Bendick advocates moving beyond the “100-year-old debate between conservationist John Muir and forest manager Gifford Pinchot.” This debate was about choosing between protecting nature for its intrinsic value, as we do in national and state parks, or being utilitarian and practicing sustained harvesting of forests, as we do other places.
It was simpler when conservation solutions could focus on specific places like creating a particular park. Today the health of land, air and water is at stake and impacts of threats like global warming mean every place needs some form of management.
Conservation organizations like The Nature Conservancy are working at the landscape scale. A little more than a decade ago, The Nature Conservancy would concentrate on small areas of habitat to protect endangered species like the Karner blue butterfly in Albany’s Pine Bush. It has changed its focus to whole landscapes or what it now calls “whole systems.” Disconnected pieces of natural systems often do not survive. Nor does nature thrive just by being in traditional gated parks separated from their ecosystem.

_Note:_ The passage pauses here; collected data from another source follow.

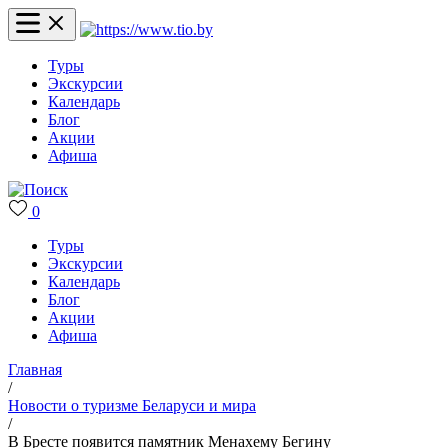
Туры
Экскурсии
Календарь
Блог
Акции
Афиша
0
Туры
Экскурсии
Календарь
Блог
Акции
Афиша
Главная
/
Новости о туризме Беларуси и мира
/
В Бресте появится памятник Менахему Бегину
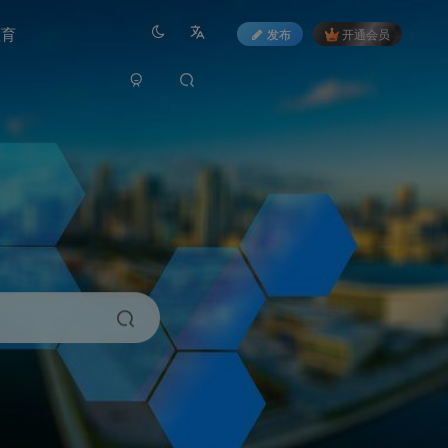
教育
发布
开通会员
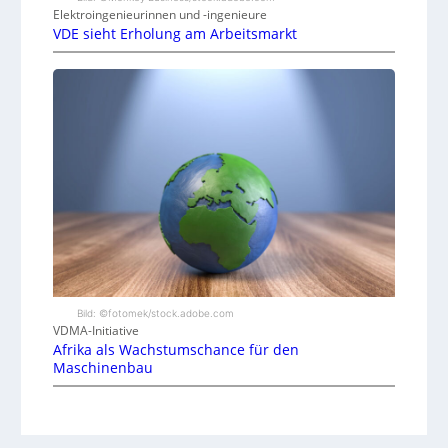
Elektroingenieurinnen und -ingenieure
VDE sieht Erholung am Arbeitsmarkt
Bild: ©fotomek/stock.adobe.com
VDMA-Initiative
Afrika als Wachstumschance für den
Maschinenbau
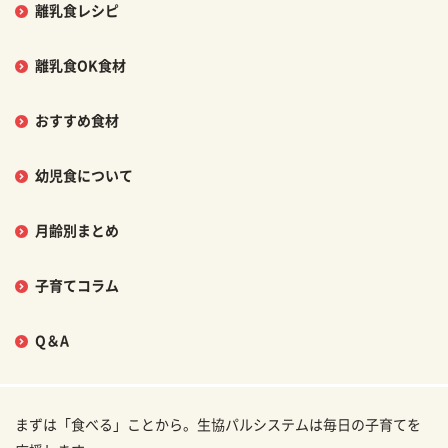
離乳食レシピ
離乳食OK食材
おすすめ食材
幼児食について
月齢別まとめ
子育てコラム
Q＆A
まずは「食べる」ことから。生協パルシステムは毎日の子育てを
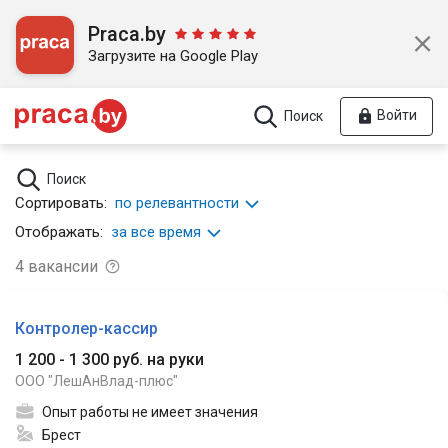
Praca.by
Загрузите на Google Play
Войти
Поиск
Поиск
Сортировать:
по релевантности
Отображать:
за все время
4
вакансии
Контролер-кассир
1 200 - 1 300 руб. на руки
ООО "ЛешАнВлад-плюс"
Опыт работы не имеет значения
Брест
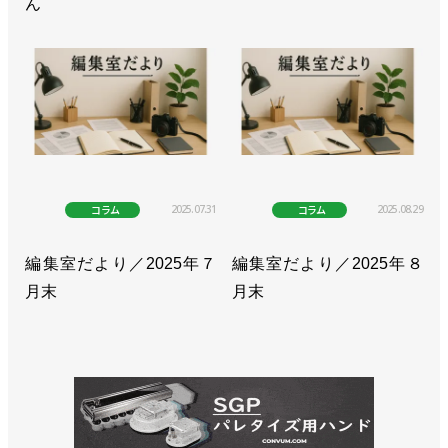
ん
ト社
>>1985年に開催した「FMS&ロボット展」の映像を
公開／ニュースダイジェスト社
>>[特別企画 新ロボット展 in 愛知 vol.1]ROBOT
TECHNOLOGY JAPAN、リベンジへ／RTJ事務局長
インタビュー
2025.07.31
2025.08.29
コラム
コラム
>>国際物流総合展にロボット専門メディアが出展／
編集室だより／2025年７
編集室だより／2025年８
ニュースダイジェスト社
月末
月末
>>ロボットテクノロジージャパンの開催を見送り／
ニュースダイジェスト社
>>ロボットダイジェスト東京支社を移転／ニュース
ダイジェスト社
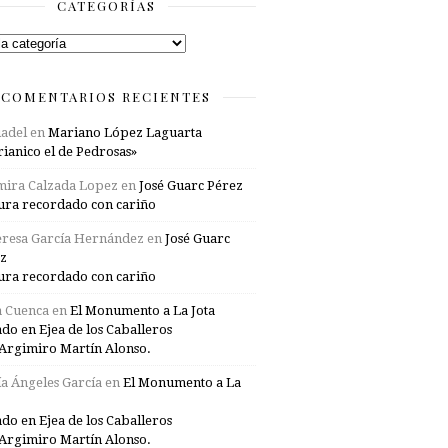
CATEGORÍAS
rías
COMENTARIOS RECIENTES
adel
en
Mariano López Laguarta
ianico el de Pedrosas»
mira Calzada Lopez
en
José Guarc Pérez
ura recordado con cariño
resa García Hernández
en
José Guarc
z
ura recordado con cariño
a Cuenca
en
El Monumento a La Jota
ado en Ejea de los Caballeros
Argimiro Martín Alonso.
a Ángeles García
en
El Monumento a La
ado en Ejea de los Caballeros
Argimiro Martín Alonso.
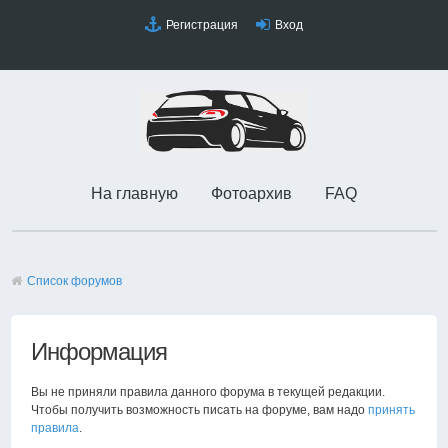
Регистрация
Вход
На главную
Фотоархив
FAQ
Список форумов
Информация
Вы не приняли правила данного форума в текущей редакции.
Чтобы получить возможность писать на форуме, вам надо
принять
правила
.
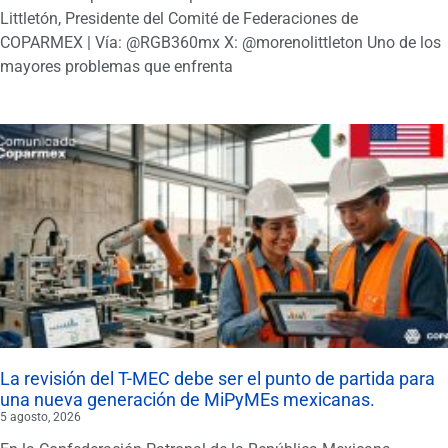
Littletón, Presidente del Comité de Federaciones de
COPARMEX | Vía: @RGB360mx X: @morenolittleton Uno de los
mayores problemas que enfrenta
La revisión del T-MEC debe ser el punto de partida para
una nueva generación de MiPyMEs mexicanas.
5 agosto, 2026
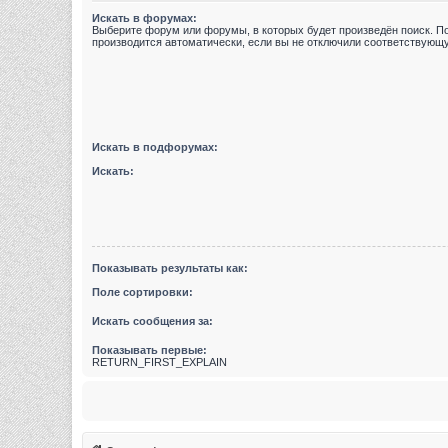
Искать в форумах:
Выберите форум или форумы, в которых будет произведён поиск. П
производится автоматически, если вы не отключили соответствующ
Искать в подфорумах:
Искать:
Показывать результаты как:
Поле сортировки:
Искать сообщения за:
Показывать первые:
RETURN_FIRST_EXPLAIN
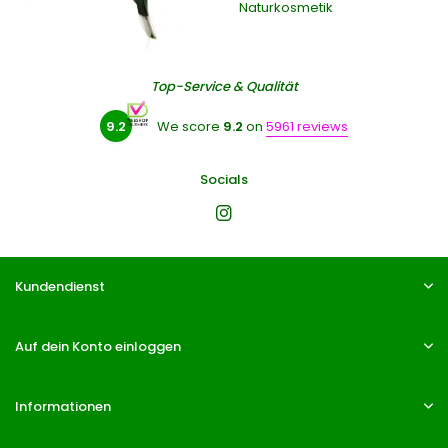
Naturkosmetik
Top-Service & Qualität
9.2
We score
9.2
on
5961 reviews
Socials
Kundendienst
Auf dein Konto einloggen
Informationen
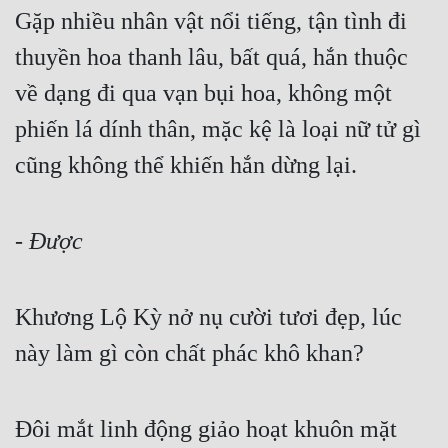
Đô Thị
Gặp nhiều nhân vật nổi tiếng, tận tình đi 
thuyền hoa thanh lâu, bất quá, hắn thuộc 
Đông Phương
về dạng đi qua vạn bụi hoa, không một 
Đông Phương Huyền Huyễn
phiến lá dính thân, mặc kệ là loại nữ tử gì 
Đồng Nhân
cũng không thể khiến hắn dừng lại.
Cẩu Đạo Trường Sinh
- 
Được
Ngự Thú
Truyện Nam
Khương Lộ Kỳ nở nụ cười tươi đẹp, lúc 
Truyện Nữ
này làm gì còn chất phác khô khan?
Vô Địch Lưu
Xây Dựng Thế Lực
Đôi mắt linh động giảo hoạt khuôn mặt 
Đam Mỹ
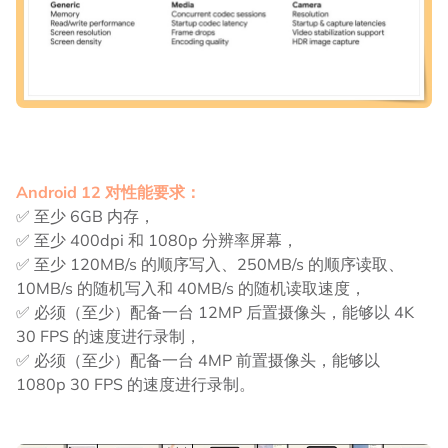
Android 12 对性能要求：
✅ 至少 6GB 内存，
✅ 至少 400dpi 和 1080p 分辨率屏幕，
✅ 至少 120MB/s 的顺序写入、250MB/s 的顺序读取、
10MB/s 的随机写入和 40MB/s 的随机读取速度，
✅ 必须（至少）配备一台 12MP 后置摄像头，能够以 4K
30 FPS 的速度进行录制，
✅ 必须（至少）配备一台 4MP 前置摄像头，能够以
1080p 30 FPS 的速度进行录制。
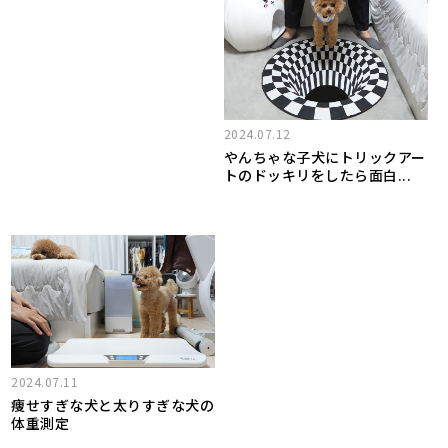
2024.07.12
やんちゃな子犬にトリックアー
トのドッキリをしたら面白...
2024.07.11
痩せすぎな犬と太りすぎな犬の
体重測定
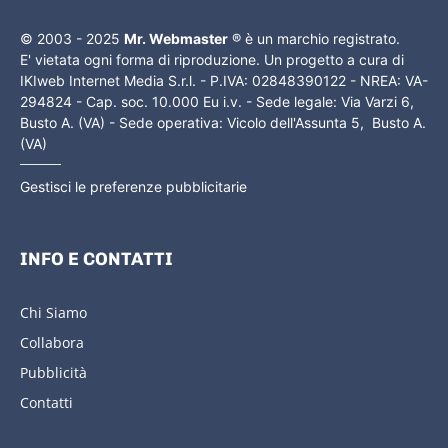
© 2003 - 2025
Mr. Webmaster
® è un marchio registrato.
E' vietata ogni forma di riproduzione. Un progetto a cura di
IKIweb Internet Media S.r.l. - P.IVA: 02848390122 - NREA: VA-
294824 - Cap. soc. 10.000 Eu i.v. - Sede legale: Via Varzi 6,
Busto A. (VA) - Sede operativa: Vicolo dell'Assunta 5, Busto A.
(VA)
Gestisci le preferenze pubblicitarie
INFO E CONTATTI
Chi Siamo
Collabora
Pubblicità
Contatti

This more holistic approach is spreading according by people like Bendick into “a nationwide movement of landowners, government agencies, nonprofit organizations and community groups working together to protect the places they value, such as the Blackfoot Valley in Montana, the Flint Hills of Kansas, and the Connecticut and Hudson River valleys in the East.”
Bendick’s strategies for creative conservation are not new in New York. We have examples of working at landscape scale for more than a century starting with the creation of the “forever wild” Forest Preserve in 1885, the vast Adirondack Park in 1892 and the Catskill Park in 1904. Our natural landscapes were celebrated in the 19th century by the Hudson River School of Artists.
Now we have the Hudson River Greenway, the Hudson River National Heritage Area and the Hudson River Estuary program all working at landscape scale to protect the environment and serve human needs in the Hudson Valley.
The state’s innovative state heritage area program was established to achieve management goals for the amalgam of natural and cultural resources both cities as well as regions like the Concord grape region in western New York.
Former Gov. Mario M. Cuomo said in a speech at a National Park Service conference in 1991 that the Adirondack Park is “home to thousands of residents and welcomes millions of visitors a year, but at the same time retains much of the majesty the Iroquois knew a century ago.” He declared “the greenway, I hope, will become New York’s emerald necklace — a place where the resources of one community become the resources of a broader community, where the value of the whole transcends the sum of the parts.”
Inspired by this legacy of working at an ecosystem scale, Rep. Paul Tonko has introduced legislation in Congress to establish a five-state Hudson-Mohawk Basin Commission encompassing the Mohawk River and Hudson River valleys and the New York Harbor.
Creative conservation is not new to us. We should be proud of our conservation achievements and take more advantage of our having had the foresight to protect and celebrate the large landscapes and heritage areas that are increasingly being valued.